Nordeste enfrenta crise maior, e PIB local cresce metade da média do país
A economia do Nordeste passa por uma crise pior que a do Brasil. O Produto Interno Bruto (PIB) da região cresceu no ano passado praticamente a metade da média do Brasil. Em 2018, o PIB nordestino cresceu apenas 0,6%, enquanto o do Brasil subiu 1,1%. Em 2017, a região também ficou abaixo: 0,8% (no país todo, também foi de 1,1%).

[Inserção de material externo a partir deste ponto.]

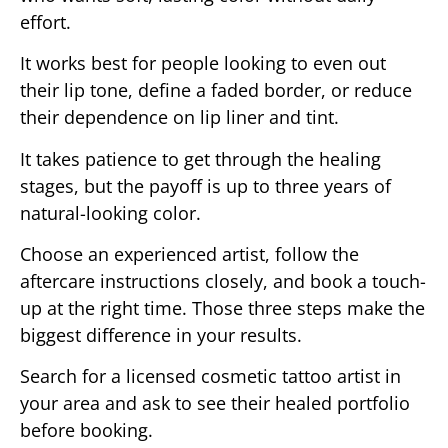
effort.
It works best for people looking to even out
their lip tone, define a faded border, or reduce
their dependence on lip liner and tint.
It takes patience to get through the healing
stages, but the payoff is up to three years of
natural-looking color.
Choose an experienced artist, follow the
aftercare instructions closely, and book a touch-
up at the right time. Those three steps make the
biggest difference in your results.
Search for a licensed cosmetic tattoo artist in
your area and ask to see their healed portfolio
before booking.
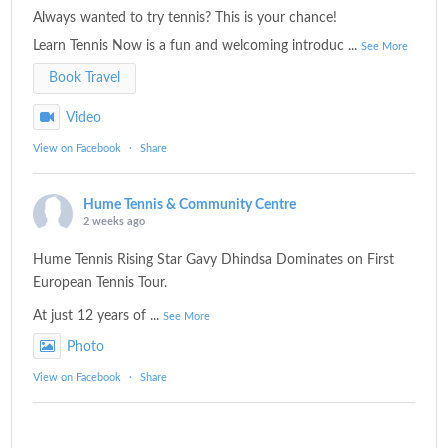
Always wanted to try tennis? This is your chance!
Learn Tennis Now is a fun and welcoming introduc
...
See More
Book Travel
Video
View on Facebook
·
Share
Hume Tennis & Community Centre
2 weeks ago
Hume Tennis Rising Star Gavy Dhindsa Dominates on First
European Tennis Tour.
At just 12 years of
...
See More
Photo
View on Facebook
·
Share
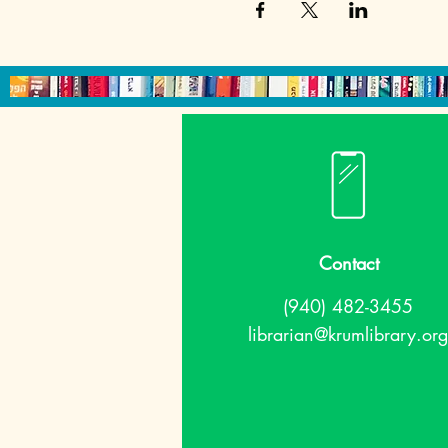
Contact
(940) 482-3455
librarian@krumlibrary.org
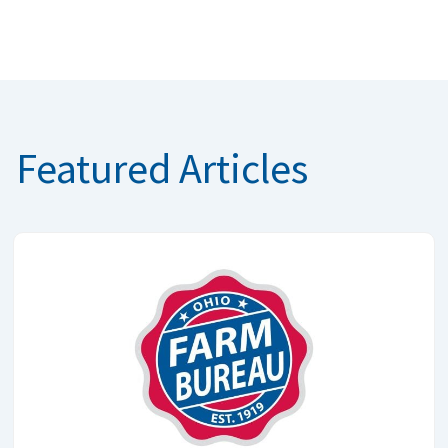
Featured Articles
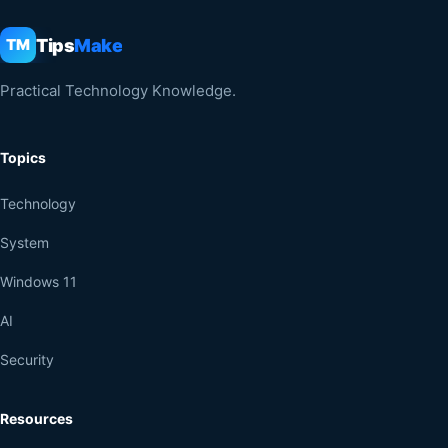
Tips
Make
TM
Practical Technology Knowledge.
Topics
Technology
System
Windows 11
AI
Security
Resources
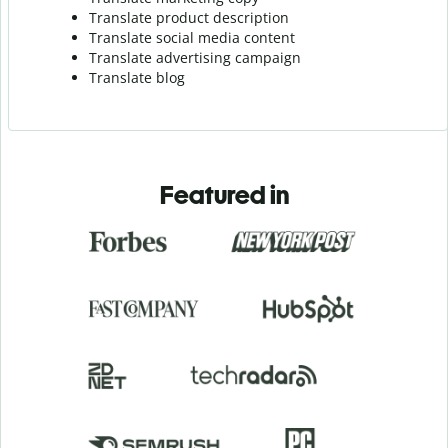
Translate product description
Translate social media content
Translate advertising campaign
Translate blog
Featured in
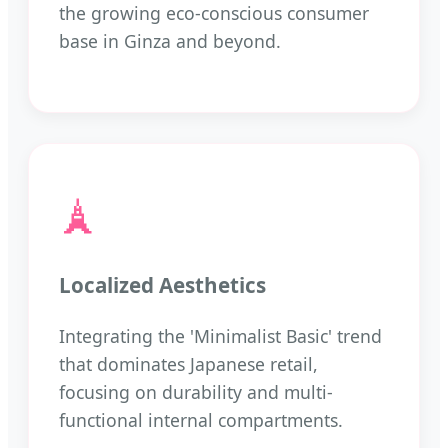
the growing eco-conscious consumer
base in Ginza and beyond.
🗼
Localized Aesthetics
Integrating the 'Minimalist Basic' trend
that dominates Japanese retail,
focusing on durability and multi-
functional internal compartments.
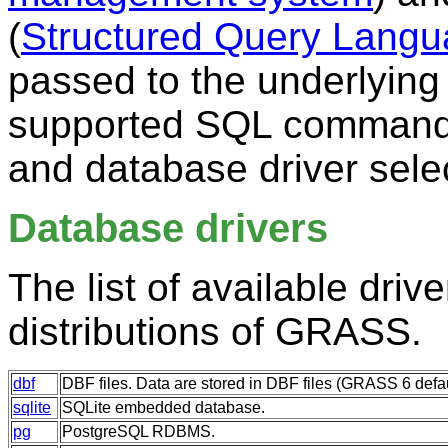
(
Structured Query Lang
passed to the underlying
supported SQL comman
and database driver sele
Database drivers
The list of available driv
distributions of GRASS.
dbf
DBF files. Data are stored in DBF files (GRASS 6 defa
sqlite
SQLite embedded database.
pg
PostgreSQL RDBMS.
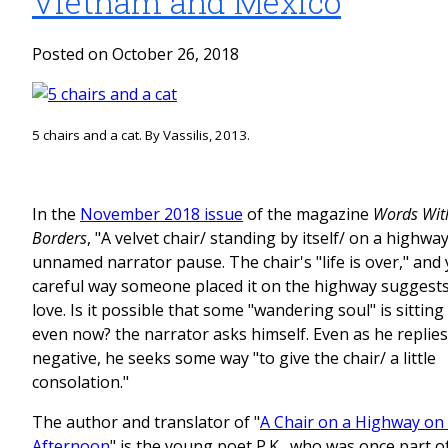
Vietnam and Mexico
Posted on October 26, 2018
5 chairs and a cat. By Vassilis, 2013.
In the
November 2018 issue
of the magazine
Words Wit
Borders
, "A velvet chair/ standing by itself/ on a highwa
unnamed narrator pause. The chair's "life is over," and 
careful way someone placed it on the highway suggests
love. Is it possible that some "wandering soul" is sitting 
even now? the narrator asks himself. Even as he replies
negative, he seeks some way "to give the chair/ a little
consolation."
The author and translator of "
A Chair on a Highway on 
Afternoon
" is the young poet P.K., who was once part 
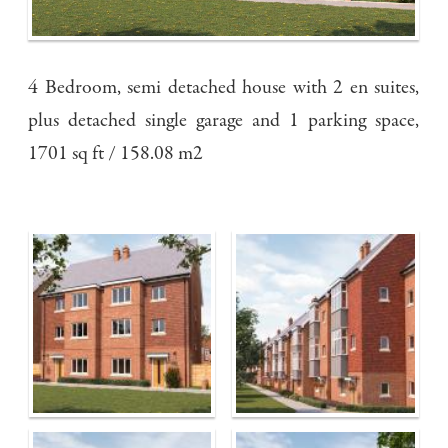
4 Bedroom, semi detached house with 2 en suites,
plus detached single garage and 1 parking space,
1701 sq ft / 158.08 m2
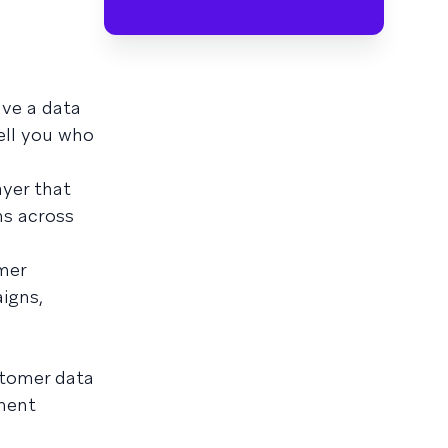
ave a data
ell you who
ayer that
ns across
mer
igns,
ustomer data
ment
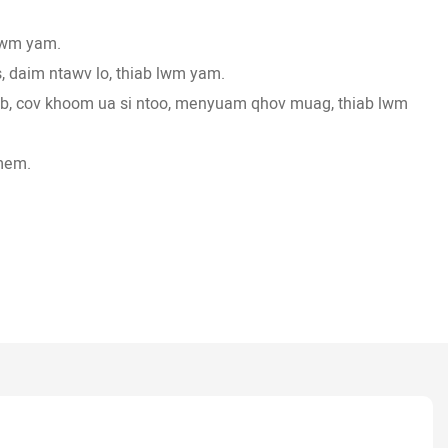
 lwm yam.
, daim ntawv lo, thiab lwm yam.
heb, cov khoom ua si ntoo, menyuam qhov muag, thiab lwm
mem.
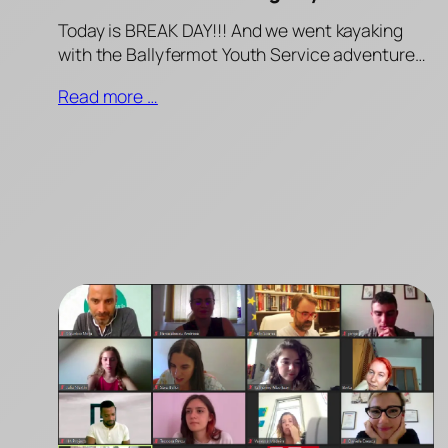
Today is BREAK DAY!!! And we went kayaking
with the Ballyfermot Youth Service adventure…
Read more …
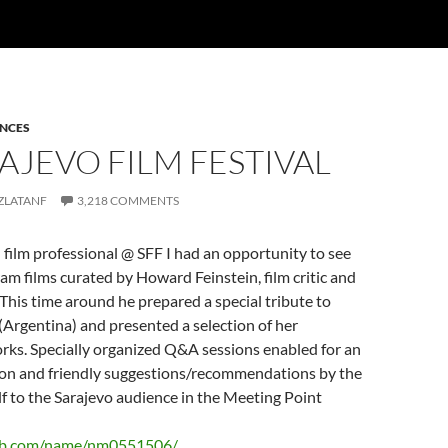
ENCES
RAJEVO FILM FESTIVAL
ZLATANF
3,218 COMMENTS
 film professional @ SFF I had an opportunity to see
 films curated by Howard Feinstein, film critic and
This time around he prepared a special tribute to
(Argentina) and presented a selection of her
orks. Specially organized Q&A sessions enabled for an
on and friendly suggestions/recommendations by the
f to the Sarajevo audience in the Meeting Point
db.com/name/nm0551506/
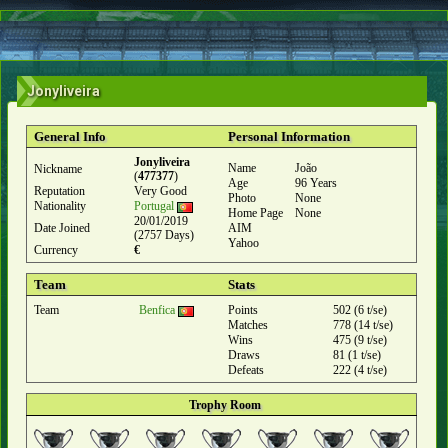
Jonyliveira
General Info
Personal Information
Jonyliveira
Name
João
Nickname
(
477377
)
Age
96 Years
Reputation
Very Good
Photo
None
Nationality
Portugal
Home Page
None
20/01/2019
Date Joined
AIM
(2757 Days)
Yahoo
Currency
€
Team
Stats
Team
Benfica
Points
502 (6 t/se)
Matches
778 (14 t/se)
Wins
475 (9 t/se)
Draws
81 (1 t/se)
Defeats
222 (4 t/se)
Trophy Room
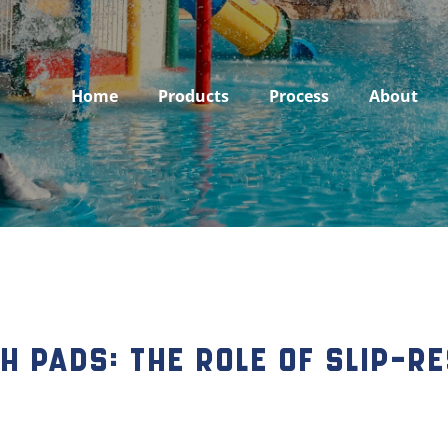
Home
Products
Process
About
 Pads: The Role of Slip-Re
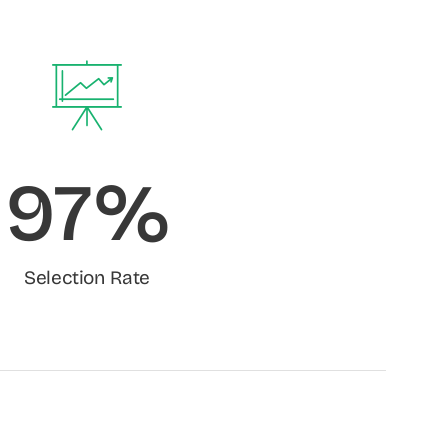
97%
Selection Rate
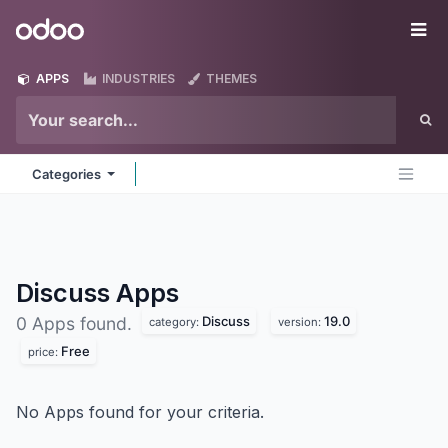
Skip to Content
Odoo
Me
APPS
INDUSTRIES
THEMES
Categories
Discuss
Apps
Discuss
19.0
0 Apps found.
category:
version:
Free
price:
No Apps found for your criteria.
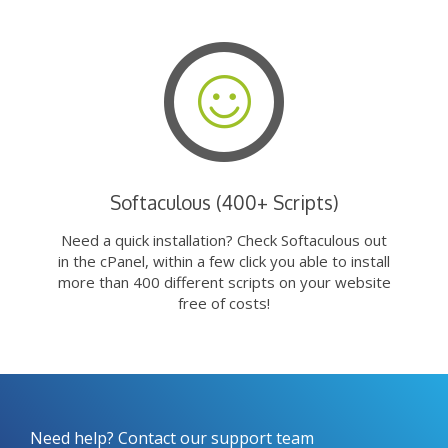
Softaculous (400+ Scripts)
Need a quick installation? Check Softaculous out
in the cPanel, within a few click you able to install
more than 400 different scripts on your website
free of costs!
Need help? Contact our support team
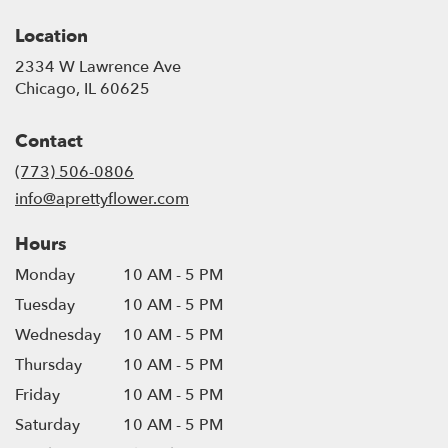
Location
2334 W Lawrence Ave
(link
Chicago, IL 60625
opens
in
Contact
a
new
(773) 506-0806
window)
info@aprettyflower.com
Hours
Monday
10 AM - 5 PM
Tuesday
10 AM - 5 PM
Wednesday
10 AM - 5 PM
Thursday
10 AM - 5 PM
Friday
10 AM - 5 PM
Saturday
10 AM - 5 PM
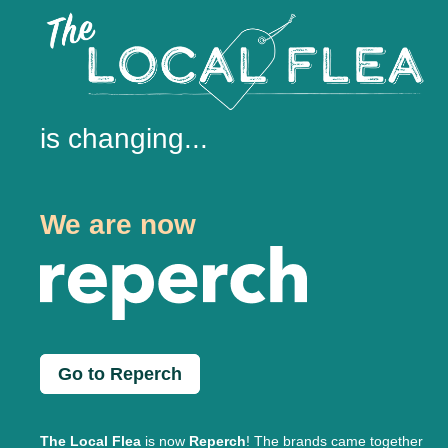
is changing...
We are now
Go to Reperch
The Local Flea
is now
Reperch
! The brands came together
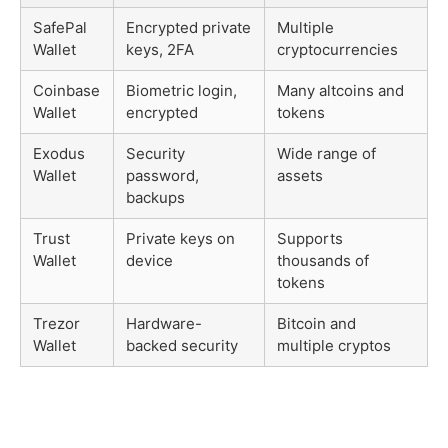
SafePal
Encrypted private
Multiple
Wallet
keys, 2FA
cryptocurrencies
Coinbase
Biometric login,
Many altcoins and
Wallet
encrypted
tokens
Exodus
Security
Wide range of
Wallet
password,
assets
backups
Trust
Private keys on
Supports
Wallet
device
thousands of
tokens
Trezor
Hardware-
Bitcoin and
Wallet
backed security
multiple cryptos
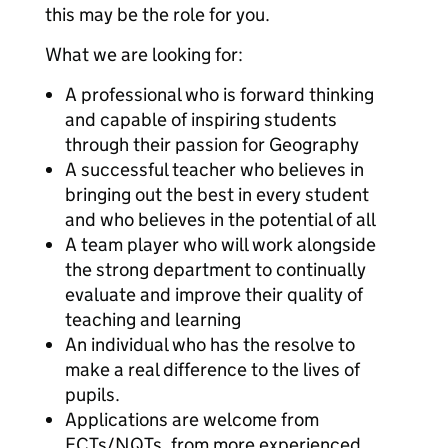
this may be the role for you.
What we are looking for:
A professional who is forward thinking
and capable of inspiring students
through their passion for Geography
A successful teacher who believes in
bringing out the best in every student
and who believes in the potential of all
A team player who will work alongside
the strong department to continually
evaluate and improve their quality of
teaching and learning
An individual who has the resolve to
make a real difference to the lives of
pupils.
Applications are welcome from
ECTs/NQTs, from more experienced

Especialistas esperam que isso tenha uma pequena melhora neste ano, mas uma evolução maior só a partir de 2023.
A crise afastou investimentos, que ficaram concentrados no centro-sul. "O comportamento do PIB da região se assemelha ao do que ocorreu na crise econômica de 2009, sob reflexos da crise financeira mundial. Os principais atores econômicos buscaram maior segurança para seus investimentos, privilegiando mercados consolidados, como os do centro-sul do país", disse Guilherme Muchale, gerente de Economia e Estratégia do Sistema Fiec (Federação das Indústrias do Estado do Ceará).
Aeroportos e energia do vento podem ajudar região
Analistas dizem que o Nordeste deve retomar neste ano pequena parte do dinamismo do início da década e crescer 1,9%, patamar próximo à expansão de 2% estimada para o PIB do país. As projeções são da Tendências Consultoria.
Para que essa recuperação ocorra, no entanto, a concretização de investimentos em infraestrutura (aeroportos, energia eólica, saneamento básico e ferrovias, entre outros) será determinante, segundo Camila Saito, economista da área de Análise Setorial Tendências.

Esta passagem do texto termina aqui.